Breitband nicht der Telekom überlassen

Das Bild zeigt verschiedene Kabel, die an einer Wand entlanglaufen, die Farben der Kabel sin rot, grün, grau und schwarz.

Die Telekom hat die Hand gehoben und will „schnelles Internet“ in die Stadt Gütersloh bringen. So hieß es im Rat der letzten Woche in der Rubrik „Mitteilungen der Verwaltung“. Ein so wichtiger Punkt en passant verlesen. Auf die Vergabepraxis habe die Stadt Gütersloh keinen Einfluss, heißt es weiter. 

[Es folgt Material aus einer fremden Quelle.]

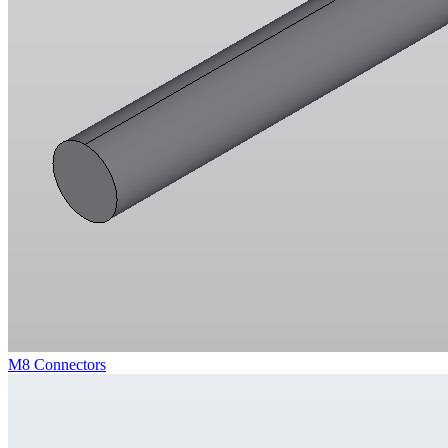
M8 Connectors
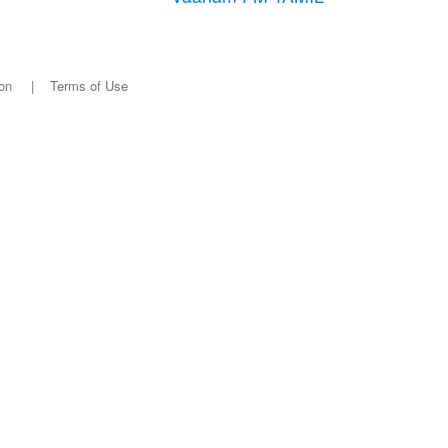
on
|
Terms of Use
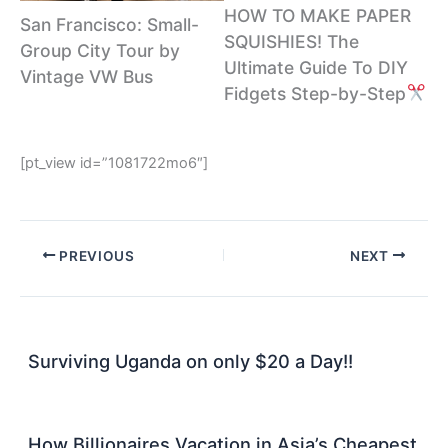
HOW TO MAKE PAPER
San Francisco: Small-
SQUISHIES! The
Group City Tour by
Ultimate Guide To DIY
Vintage VW Bus
Fidgets Step-by-Step
[pt_view id=”1081722mo6″]
PREVIOUS
NEXT
Surviving Uganda on only $20 a Day!!
How Billionaires Vacation in Asia’s Cheapest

Das ist keine gute Nachricht. Es ist eine Nachricht, die gerade jetzt ein eigenes Konzept der Stadt zur Breitbandversorgung noch dringender erforderlich macht. Die Telekom nutzt – kurz gesagt -veraltete Technik und hübscht diese mit ein wenig technischer Kosmetik (VDSL) auf. So wirft die alte Technik vielleicht noch die nächsten zehn Jahre einen Gewinn ab.

Agiert Gütersloh aber weiterhin ohne eigenen Fahrplan, ist die Stadt spätestens dann abgeschnitten, wenn die Altkabel untauglich sind. Und noch mehr: sie liegt abgeschlagen zurück, denn der digitale Vorsprung in der Infrastruktur vorausschauender Kommunen ist dann nicht mehr aufzuholen. Der Bedarf nach MBit wächst – über die Leistungsfähigkeit der Telekom-Überbautechnik hinaus. Das ist bereits jetzt absehbar.

Die Stadt Gütersloh muss sich also schnell auf den Weg machen, darüber diskutieren und entscheiden, die richtungsweisende Zukunftstechnik „Glasfaser“ in ihre kommunale Hand zu legen. Nur damit kann sie gewappnet sein für einen exponentiell steigenden Bedarf, der auch die Grundlage für weitere wirtschaftliche Leistungsfähigkeit sein wird.